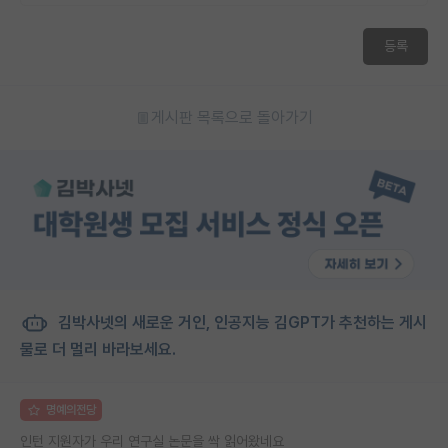
등록
게시판 목록으로 돌아가기
김박사넷의 새로운 거인, 인공지능 김GPT가 추천하는 게시
물로 더 멀리 바라보세요.
명예의전당
인턴 지원자가 우리 연구실 논문을 싹 읽어왔네요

What the task asks: Any images must be dropped; all other material is to be printed exactly.

Expected answer:
등록
게시판 목록으로 돌아가기
김박사넷의 새로운 거인, 인공지능 김GPT가 추천하는 게시
물로 더 멀리 바라보세요.
명예의전당
인턴 지원자가 우리 연구실 논문을 싹 읽어왔네요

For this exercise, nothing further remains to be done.